Going through the data below, copy out each line where the word "participate" shows up.

**GIVEN DATA**
■ ■ ■ ■
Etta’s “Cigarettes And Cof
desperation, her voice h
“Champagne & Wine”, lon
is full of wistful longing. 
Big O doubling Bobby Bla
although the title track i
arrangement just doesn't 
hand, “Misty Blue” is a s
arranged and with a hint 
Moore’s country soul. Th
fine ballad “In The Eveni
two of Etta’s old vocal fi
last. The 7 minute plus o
■ ■ ■ ■
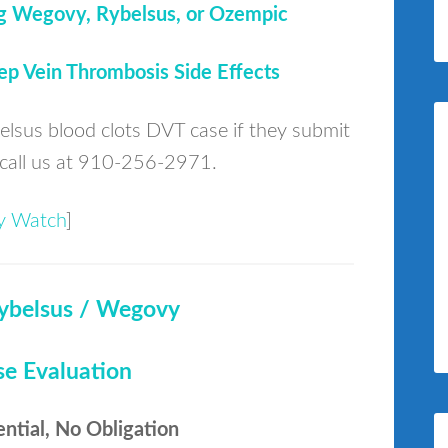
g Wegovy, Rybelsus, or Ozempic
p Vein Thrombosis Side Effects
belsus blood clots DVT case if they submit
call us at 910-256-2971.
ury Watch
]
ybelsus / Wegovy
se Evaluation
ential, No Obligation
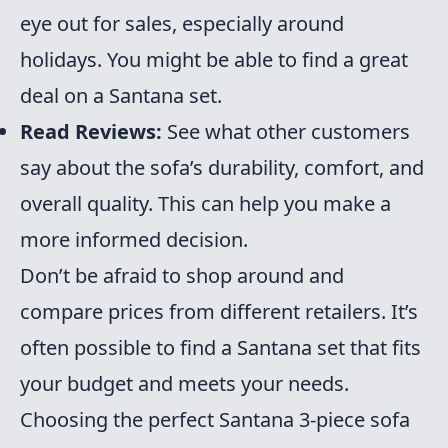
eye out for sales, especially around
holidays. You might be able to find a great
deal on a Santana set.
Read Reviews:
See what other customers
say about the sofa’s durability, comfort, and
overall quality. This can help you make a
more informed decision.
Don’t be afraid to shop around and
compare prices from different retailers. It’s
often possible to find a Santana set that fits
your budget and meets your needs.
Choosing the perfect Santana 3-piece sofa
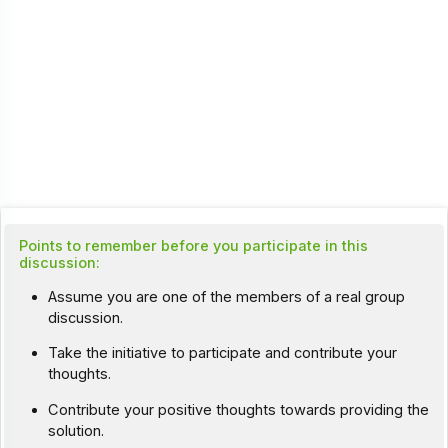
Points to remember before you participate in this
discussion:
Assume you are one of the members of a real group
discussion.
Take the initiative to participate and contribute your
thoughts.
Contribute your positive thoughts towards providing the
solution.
■ ■ ■ ■
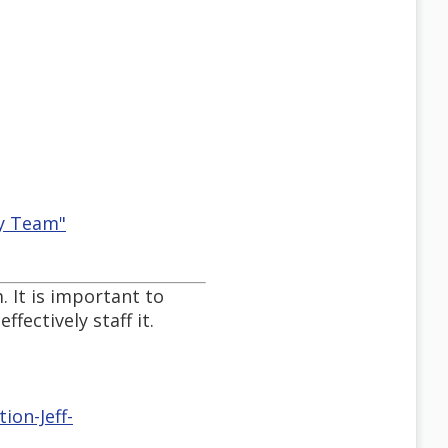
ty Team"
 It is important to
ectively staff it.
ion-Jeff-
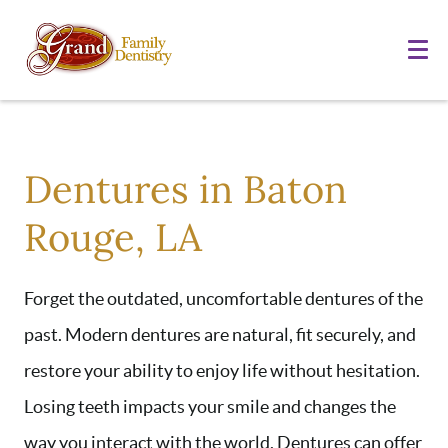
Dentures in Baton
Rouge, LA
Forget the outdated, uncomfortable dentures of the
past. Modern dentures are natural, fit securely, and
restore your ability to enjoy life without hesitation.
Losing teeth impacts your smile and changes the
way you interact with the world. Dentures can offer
■ ■ ■ ■
**EXPECTED OUTPUT**
Points to remember before you participate in this
Take the initiative to participate and contribute your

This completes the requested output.